╭─ RECORDS FOR PROCESSING

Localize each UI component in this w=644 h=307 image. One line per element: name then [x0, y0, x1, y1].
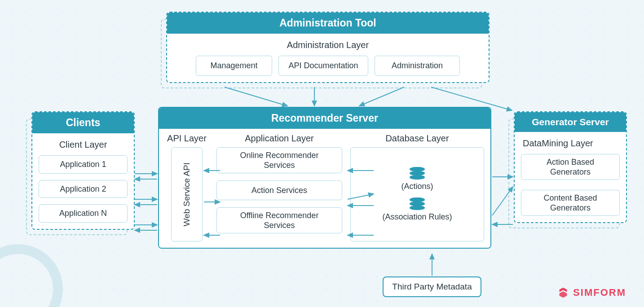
- admin-item-api-docs: API Documentation: [278, 56, 368, 76]
- panel-header: Recommender Server: [159, 108, 490, 129]
- client-app-2: Application 2: [39, 180, 128, 198]
- panel-recommender-server: Recommender Server API Layer Web Service…: [158, 107, 491, 249]
- layer-title: DataMining Layer: [521, 138, 620, 149]
- database-layer-box: (Actions) (Association Rules): [350, 147, 484, 241]
- database-icon: [410, 197, 425, 210]
- gen-content-based: Content Based Generators: [521, 190, 620, 216]
- panel-header: Generator Server: [515, 112, 626, 132]
- third-party-metadata-box: Third Party Metadata: [383, 276, 481, 297]
- layer-title: Administration Layer: [173, 40, 482, 50]
- db-actions-group: (Actions): [401, 167, 433, 192]
- brand-text: SIMFORM: [573, 287, 626, 298]
- col-title-db: Database Layer: [350, 133, 484, 144]
- gen-action-based: Action Based Generators: [521, 154, 620, 180]
- panel-administration-tool: Administration Tool Administration Layer…: [166, 12, 490, 83]
- app-online-recommender: Online Recommender Services: [216, 147, 342, 173]
- client-app-n: Application N: [39, 204, 128, 223]
- db-rules-label: (Association Rules): [382, 212, 452, 222]
- db-actions-label: (Actions): [401, 181, 433, 192]
- web-service-api-label: Web Service API: [181, 162, 192, 226]
- admin-item-management: Management: [196, 56, 272, 76]
- web-service-api-box: Web Service API: [171, 147, 203, 241]
- panel-header: Clients: [32, 112, 134, 133]
- app-offline-recommender: Offline Recommender Services: [216, 207, 342, 233]
- app-action-services: Action Services: [216, 180, 342, 200]
- col-title-app: Application Layer: [216, 133, 342, 144]
- admin-item-administration: Administration: [375, 56, 460, 76]
- database-icon: [410, 167, 425, 180]
- layer-title: Client Layer: [39, 140, 128, 150]
- panel-header: Administration Tool: [167, 13, 489, 34]
- col-title-api: API Layer: [165, 133, 208, 144]
- panel-clients: Clients Client Layer Application 1 Appli…: [31, 111, 135, 230]
- client-app-1: Application 1: [39, 155, 128, 174]
- simform-logo-icon: [557, 286, 569, 299]
- panel-generator-server: Generator Server DataMining Layer Action…: [514, 111, 627, 223]
- db-rules-group: (Association Rules): [382, 197, 452, 222]
- brand-simform: SIMFORM: [557, 286, 626, 299]
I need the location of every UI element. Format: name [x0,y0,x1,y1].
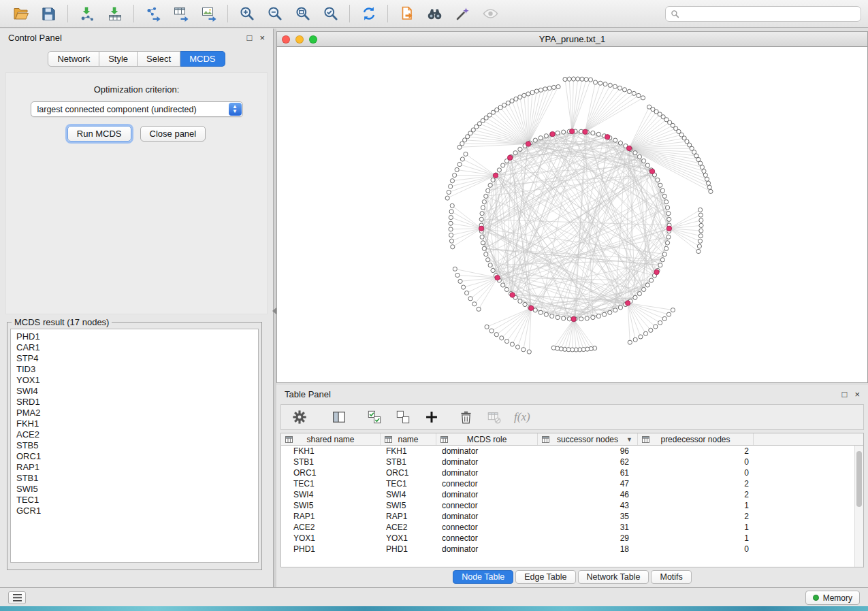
optimization-criterion-select[interactable]: largest connected component (undirected)… [31,101,243,117]
mcds-result-item[interactable]: PHD1 [16,331,258,342]
network-graph[interactable] [277,47,867,382]
mcds-result-item[interactable]: TID3 [16,364,258,375]
table-row[interactable]: FKH1FKH1dominator962 [281,446,854,457]
export-table-icon[interactable] [167,2,195,25]
table-row[interactable]: STB1STB1dominator620 [281,457,854,467]
export-image-icon[interactable] [195,2,223,25]
tab-style[interactable]: Style [99,51,138,67]
scrollbar-thumb[interactable] [856,451,862,507]
mcds-result-item[interactable]: SWI4 [16,386,258,397]
float-panel-icon[interactable]: □ [842,390,848,399]
zoom-out-icon[interactable] [261,2,289,25]
table-scrollbar[interactable] [854,446,863,567]
add-row-icon[interactable] [420,407,443,427]
table-panel-tabs: Node Table Edge Table Network Table Moti… [276,570,868,584]
column-header-mcds-role[interactable]: MCDS role [436,433,538,445]
mcds-result-item[interactable]: STB1 [16,473,258,484]
column-header-name[interactable]: name [381,433,436,445]
main-toolbar [0,0,868,28]
memory-button[interactable]: Memory [805,591,860,605]
mcds-result-item[interactable]: SRD1 [16,397,258,408]
mcds-result-item[interactable]: TEC1 [16,495,258,506]
table-cell: 0 [638,457,754,467]
status-menu-button[interactable] [8,591,26,604]
mcds-result-item[interactable]: ORC1 [16,451,258,462]
mcds-result-item[interactable]: PMA2 [16,408,258,418]
table-cell: FKH1 [381,446,436,456]
delete-table-icon[interactable] [483,407,506,427]
mcds-result-item[interactable]: YOX1 [16,375,258,386]
export-network-icon[interactable] [139,2,167,25]
network-titlebar[interactable]: YPA_prune.txt_1 [276,31,868,47]
zoom-in-icon[interactable] [233,2,261,25]
table-row[interactable]: SWI5SWI5connector431 [281,500,854,511]
mcds-result-item[interactable]: GCR1 [16,506,258,516]
node-table: shared name name MCDS role successor nod… [280,433,864,567]
mcds-result-list[interactable]: PHD1CAR1STP4TID3YOX1SWI4SRD1PMA2FKH1ACE2… [10,329,259,563]
mcds-result-item[interactable]: STP4 [16,353,258,364]
table-row[interactable]: YOX1YOX1connector291 [281,533,854,544]
tab-mcds[interactable]: MCDS [180,51,225,67]
tab-node-table[interactable]: Node Table [453,570,513,584]
search-icon [671,10,679,18]
open-file-icon[interactable] [7,2,35,25]
table-row[interactable]: TEC1TEC1connector472 [281,478,854,489]
column-header-filler [754,433,863,445]
select-all-icon[interactable] [363,407,386,427]
find-binoculars-icon[interactable] [421,2,449,25]
column-header-shared-name[interactable]: shared name [281,433,381,445]
tab-motifs[interactable]: Motifs [651,570,691,584]
show-columns-icon[interactable] [327,407,351,427]
table-cell: dominator [436,457,538,467]
window-zoom-icon[interactable] [309,35,317,44]
table-row[interactable]: ACE2ACE2connector311 [281,522,854,533]
optimization-criterion-label: Optimization criterion: [6,84,267,95]
close-panel-icon[interactable]: × [259,33,265,42]
table-cell: 2 [638,512,754,521]
float-panel-icon[interactable]: □ [247,33,253,42]
table-row[interactable]: ORC1ORC1dominator610 [281,467,854,478]
settings-gear-icon[interactable] [288,407,311,427]
window-minimize-icon[interactable] [295,35,304,44]
mcds-result-item[interactable]: CAR1 [16,342,258,353]
mcds-result-item[interactable]: SWI5 [16,484,258,495]
apply-function-icon[interactable]: f(x) [511,410,530,424]
table-row[interactable]: PHD1PHD1dominator180 [281,544,854,555]
zoom-selected-icon[interactable] [317,2,344,25]
table-row[interactable]: SWI4SWI4dominator462 [281,489,854,500]
table-cell: 2 [638,490,754,499]
search-input[interactable] [683,9,856,18]
save-icon[interactable] [35,2,63,25]
window-close-icon[interactable] [282,35,290,44]
refresh-icon[interactable] [355,2,383,25]
table-cell: 0 [638,468,754,478]
tab-network[interactable]: Network [48,51,99,67]
column-header-successor-nodes[interactable]: successor nodes ▼ [538,433,638,445]
close-panel-icon[interactable]: × [854,390,860,399]
table-panel-title: Table Panel [285,389,331,399]
table-cell: 18 [538,544,638,554]
table-toolbar: f(x) [280,404,864,430]
table-cell: 61 [538,468,638,478]
table-cell: ORC1 [381,468,436,478]
zoom-fit-icon[interactable] [289,2,317,25]
tab-edge-table[interactable]: Edge Table [515,570,575,584]
mcds-result-item[interactable]: RAP1 [16,462,258,473]
mcds-result-item[interactable]: ACE2 [16,429,258,440]
tab-network-table[interactable]: Network Table [578,570,649,584]
table-row[interactable]: RAP1RAP1dominator352 [281,511,854,522]
tab-select[interactable]: Select [138,51,180,67]
run-mcds-button[interactable]: Run MCDS [67,126,131,142]
mcds-result-item[interactable]: STB5 [16,440,258,451]
import-table-icon[interactable] [101,2,129,25]
close-panel-button[interactable]: Close panel [140,126,206,142]
show-hide-eye-icon[interactable] [477,2,504,25]
column-header-predecessor-nodes[interactable]: predecessor nodes [638,433,754,445]
mcds-result-item[interactable]: FKH1 [16,418,258,429]
import-network-icon[interactable] [73,2,101,25]
network-canvas[interactable] [276,47,868,383]
style-wand-icon[interactable] [449,2,477,25]
deselect-all-icon[interactable] [391,407,415,427]
copy-document-icon[interactable] [393,2,421,25]
delete-row-icon[interactable] [454,407,477,427]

╰─

* ASSIGNED TASK *
Copy each line of the data that includes the word "Clients".

* ANSWER SECTION *
- panel-header: Clients: [32, 112, 134, 133]
- panel-clients: Clients Client Layer Application 1 Appli…: [31, 111, 135, 230]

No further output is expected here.